By Jack Ryan, Senior Staff Writer
How far would you go to protect someone you love?
This question is the driving force in every moment of “Room,” a fictional tale of a captive mother, Ma, (Brie Larson) and her 5-year-old son, Jack (Jason Tremblay). Adapted by Emma Donoghue from her book of the same name and exquisitely directed by Lenny Abrahamson, “Room” is far and away one of 2015’s best films.
Ma, abducted at 17 by a stranger known only as ‘Old Nick’ (Sean Bridgers), has not seen the outside world in seven years. Jack was conceived, born and raised here, and not only has he has never been outside, he has no idea of the world past the walls of his home, nor the grim situation he is stuck in. Due to his mother’s protective teachings, all he recognizes as real is the interior of the shed, which he refers to as ‘Room.’
Split into two equally earth-shattering parts, “Room” begins on Jack’s fifth birthday, deftly exploring Ma and Jack’s imprisonment and lifestyle in Room. They spend their days playing and surviving — Jack growing as a child and Ma quietly trying to devise a way out.
Following a successful escape plan — and some suspension of disbelief on our part — “Room” changes location, but not tone, revealing the unforeseen trials and long-lasting problems that affect Ma and Jack on the outside.
At its core, “Room” is a film about innocence. With her youth and future having been abruptly swept away from her, Ma is visibly struggling to preserve her son’s existence and hope for the future. Jack, having been taught that nothing exists outside the duo’s shed, is shaken by the discovery of the world outside, and struggles in his own way to realize reality.
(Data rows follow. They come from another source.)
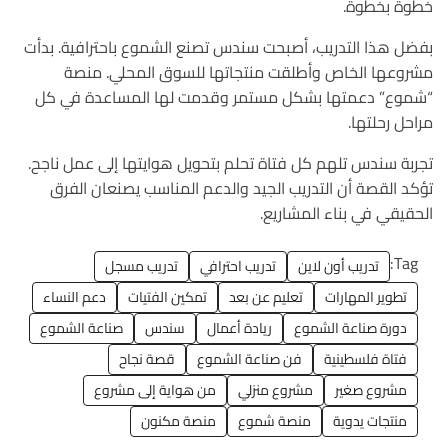
خطوة بخطوة.
بفضل هذا التدريب، أصبحت سندس تصنع الشموع باحترافية. بدأت
مشروعها الخاص وأطلقت منتجاتها للسوق المحلي. منصة
“شموع” دعمتها بشكل مستمر وقدمت لها المساعدة في كل
مراحل رحلتها.
تجربة سندس تلهم كل فتاة تحلم بتحويل هوايتها إلى عمل ناجح.
تؤكد القصة أن التدريب الجيد والدعم المناسب يصنعان الفرق
الحقيقي في بناء المشاريع.
Tag:
تدريب أون لاين
تدريب احترافي
تدريب مسجل
تطوير المهارات
تعليم عن بعد
تمكين الفتيات
دعم النساء
دورة صناعة الشموع
ريادة أعمال
سندس
صناعة الشموع
فتاة فلسطينية
فن صناعة الشموع
قصة نجاح
مشروع صغير
مشروع منزلي
من هواية إلى مشروع
منتجات يدوية
منصة شموع
منصة مكنون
The greatest innovation of “Room” rests in the unique perspective and narration of Jack, who sees Room not as an 80-square-foot prison, but as an entire universe of possibility. Abrahamson creates this subjective reality by filling the first half of the film with wide shots that make the condensed space feel infinitely bigger, before integrating disorienting focal lengths and skewed focuses for Jack’s entrance into the real world.
Abrahamson is masterful in his imagery, creating a tale that is horrifying in its passivity. The depravity of themes like rape and malnutrition are amplified by Jack’s lack of response, forcing the viewer to imagine what horrors could have led up to these moments.
Abrahamson manages to bring stellar performances out of his actors, providing “Room” with its true emotional axis.
Brie Larson is unbearably torn as Ma, a girl thrown from the cliff of juvenile irreverence into the gorge of bleak reality, only to be resurrected by a love for her tainted child. At times, her ever-revealing visage makes it difficult to tell whether she is imprisoned to Room, or to her love of Jack, echoing the film’s theme of suffocating parenthood.
Jacob Tremblay is heartbreakingly innocent as Jack, witnessing and living through atrocities that he just shakes off as a regular part of life. He is every bit a regular kid inside Room, and watching his internal evolution and tumultuous adaptation to the real world is simultaneously painful and uplifting. This is the best performance by a child (Tremblay just turned 9) since Quvenzhané Wallis in 2012’s “Beasts of the Southern Wild.”
These performances, which will most likely lead to Oscar nominations, are great on their own rights, but mean nothing without Larson and Tremblay’s unspeakably real chemistry. They fight, love, play and speak like two people who know each other inside and out, allowing “Room” to transcend its medium and feel entirely real.
However, despite its underdog narrative and the central tagline, ‘love knowing no boundaries,’ “Room” is not a feel-good film and is not for the light of heart. Depression rests inside these walls and out, and characters are constantly crumbling from the film’s harsh beginning to bittersweet end.
“Room” is a ‘could you even imagine’ kind of film — beautifully nauseating in its no-holds-barred delivery and sincerely honest in its portrayal of family, creating an unparalleled air of melancholic wonder that lingers far past the credits.